▸ **ACTIVITY**: Nothing in the records should be changed in the copy, though the pictures must be left out.

▸ **TASK DATA**:
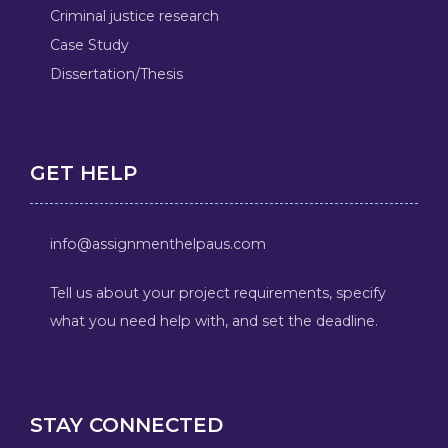
Criminal justice research
Case Study
Dissertation/Thesis
GET HELP
info@assignmenthelpaus.com
Tell us about your project requirements, specify
what you need help with, and set the deadline.
STAY CONNECTED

▸ **OUTPUT**:
Criminal justice research
Case Study
Dissertation/Thesis
GET HELP
info@assignmenthelpaus.com
Tell us about your project requirements, specify
what you need help with, and set the deadline.
STAY CONNECTED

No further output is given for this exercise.